In the latest issue of the journal Cell, Andrew G. Dillin, PhD (Damon Runyon Fellow '99-'01 and Fellowship Award Committee Member) and colleagues at The Salk Institute for Biological Studies, La Jolla, discovered that the nematode C. elegans has a unique form of protective chromosome ends (telomeres) not found in mammals. The researchers also identified two single-stranded DNA-binding proteins that regulate telomere stability. These findings are significant because telomere length has been linked to genome instability and cancer.
March 2, 2008
Elaine V. Fuchs, PhD (Damon Runyon Fellow '77 and Board Member) and colleagues at The Rockefeller University, New York, reported that a specific microRNA (miR-203) has an essential role in regulating skin stem cell proliferation. miR-203 is expressed in certain skin cells, stratified epithelial tissues, where it suppresses the proliferation-promoting factor p63. Because p63 is often overexpressed in cancer cells, these findings have an important significance to cancer. The researchers plan to investigate whether low expression of miR-203 is linked to skin cancers and whether replacing miR-203 can then inhibit cancer cell growth. This work was published in the prestigious journal Nature.
February 28, 2008
The San Francisco Business Journal has published a story on new funding for medical research by young scientists, with a focus on the Damon Runyon-Rachleff Innovation Award.
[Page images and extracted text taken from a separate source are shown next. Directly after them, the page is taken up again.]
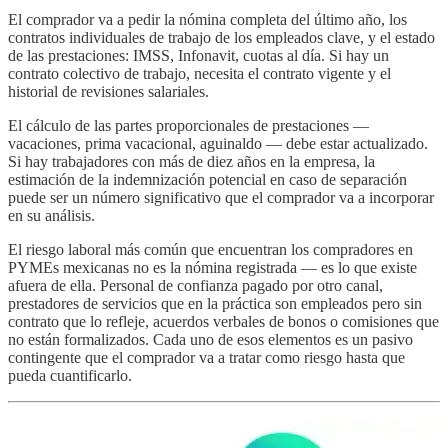
El comprador va a pedir la nómina completa del último año, los
contratos individuales de trabajo de los empleados clave, y el estado
de las prestaciones: IMSS, Infonavit, cuotas al día. Si hay un
contrato colectivo de trabajo, necesita el contrato vigente y el
historial de revisiones salariales.
El cálculo de las partes proporcionales de prestaciones —
vacaciones, prima vacacional, aguinaldo — debe estar actualizado.
Si hay trabajadores con más de diez años en la empresa, la
estimación de la indemnización potencial en caso de separación
puede ser un número significativo que el comprador va a incorporar
en su análisis.
El riesgo laboral más común que encuentran los compradores en
PYMEs mexicanas no es la nómina registrada — es lo que existe
afuera de ella. Personal de confianza pagado por otro canal,
prestadores de servicios que en la práctica son empleados pero sin
contrato que lo refleje, acuerdos verbales de bonos o comisiones que
no están formalizados. Cada uno de esos elementos es un pasivo
contingente que el comprador va a tratar como riesgo hasta que
pueda cuantificarlo.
Summary of article: Innovators, like the retired co-founder of Benchmark Capital, Andy Rachleff, and organizations such as the California Institute for Regenerative Medicine (CIRM), are making headlines as they push for new approaches to grant-making. Despite the former focusing on cancer and the latter on stem cells, they share one common goal: to "keep young researchers focused on novel technologies and treatments." The Damon Runyon-Rachleff Innovation Award, a new award program, launched in 2007 with funding from Andy Rachleff, grants young scientists with high-risk/high-reward approaches to cancer research. Similarly, CIRM funds scientists who are just beginning their careers as faculty members or independent investigators. The current mindset in grant-making, propelled by the NIH, is to focus on low-risk projects leaving little money for high-risk research. However, Dr. Ron Levy, Chief of the Division of Oncology at Stanford University and Chair of the Innovation Award Selection Committee for the Damon Runyon Foundation, notes that such approaches stifle out-of-the-box thinking.
February 25, 2008
Researchers led by Li Li, MD, PhD, (Damon Runyon-Lilly Clinical Investigator '01-'06) of Case Western Reserve University, Cleveland, reported the results of an ecological evaluation showing that high carbohydrate intake and obesity can partially account for the rise in esophageal cancer from 1973-2001. These findings were published in the recent issue of The American Journal of Gastroenterology.